REGEXP_SUBSTR function
REGEXP_SUBSTR returns string of data type VARCHAR2 or CLOB. REGEXP_SUBSTR uses regular expressions to specify the start and end of the returned string. The simplest format for this function is:
REGEXP_SUBSTR(source_string, pattern_to_find)The general format for the function with all the options is:
REGEXP_SUBSTR(source-string,
pattern-to-find [,
position,
occurrence,
match-parameter])
- source_string:the source string
- pattern-to-find:the pattern to search for.
- position:where to start.
- occurrence:occurrence of the pattern-to-find in the source-string you want to search for.
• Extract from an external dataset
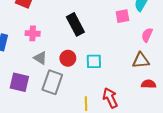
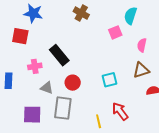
black rectangle: (75, 24) -> (59, 55), moved
cyan square: (94, 61) -> (110, 80), moved

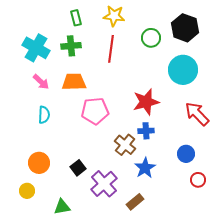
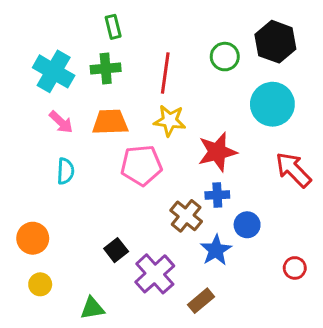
yellow star: (114, 16) -> (170, 121), moved
blue circle: (186, 154) -> (247, 225), moved
orange circle: (39, 163) -> (33, 238), moved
- match-parameter:for further customizing.
- "i" in match-parameter can be used for caseinsensitive matching
- "c" in match-parameter can be used for casesensitive matching
- "n" in match-parameter allows the period to match the new line character
- "m" in match-parameter allows for more than one line in source-string
The metacharacters list:
| Metacharacters | Meaning |
|---|---|
| \ | Specify the escape sequence |
| \d | Digit character |
| \D | Non-digit character |
| \w | Word character |
| \W | Non-word character |
| \s | Whitespace character |
| \S | Non-whitespace character |
| \A | Matches only at the beginning of a string or before a newline character at the end of a string |
| \Z | Matches only at the end of a string |
| ^ | Matches the position at the start of the string. |
| $ | Matches the position at the end of the string. |
| * | Matches the preceding character zero or more times. |
| + | Matches the preceding character one or more times. |
| ? | Matches the preceding character zero or one time. |
| *? | Matches the preceding pattern element 0 or more times |
| +? | Matches the preceding pattern element 1 or more times |
| ?? | Matches the preceding pattern element 0 or 1 time |
| {n} | Matches a character exactly n times, where n is an integer. |
| {n,} | Matches the preceding pattern element at least n times |
| {n,m} | Matches a character at least n times and at most m times, where n and m are both integers. |
| . | Matches any single character except null. |
| (pattern) | A subexpression that matches the specified pattern. |
| x|y | Matches x or y, where x and y are one or more characters. war|peace matches war or peace. |
| [abc] | Matches any of the enclosed characters. |
| [a-z] | Matches any character in the specified range. |
| [:alphanum:] | matches alphanumeric characters 0-9, A-Z, and a-z. |
| [:alpha:] | matches alphabetic characters A-Z and a-z. |
| [:blank:] | matches space or tab. |
| [:digit:] | matches digits 0-9. |
| [:graph:] | matches non-blank characters. |
| [:lower:] | matches lowercase alphabetic characters a-z. |
| [:print:] | is similar to [:graph:] except [:print:] includes the space character. |
| [:punct:] | matches punctuation characters .,"`, and so on. |
| [:space:] | matches all whitespace characters. |
| [:upper:] | matches all uppercase alphabetic characters A-Z. |
| [:xdigit:] | matches characters permissible in a hexadecimal number 0-9, A-F, and a-f. |
| [..] | Matches one collation element, like a multicharacter element. |
| [==] | Specifies equivalence classes. |
| \n | A backreference to an earlier capture, where n is a positive integer. |
Example:
| Example | Description |
|---|---|
| \n | matches the newline character |
| \\ | matches \ |
| \( | matches ( |
| ^A | matches if A is the first character in the string. |
| $B | matches if B is the last character in the string. |
| f*d | matches flood, food, and so on. |
| fo+d | matches fod, food, and so on. |
| fo?d | matches fd and fod only. |
| fo{2}d | matches food. |
| fo{2,3}d | matches food and foood only. |
| [ab]bc | matches abc and bbc. |
| [a-c]bc | matches abc, bbc, and cbc. |
SQL> SELECT REGEXP_SUBSTR('Mississippi', 'si', 1, 2, 'i') FROM dual;
RE
--
si
SQL> SELECT REGEXP_SUBSTR('asdf asdf lord ','l[[:alpha:]]{2}') AS result FROM dual;
RES
---
lor
SQL>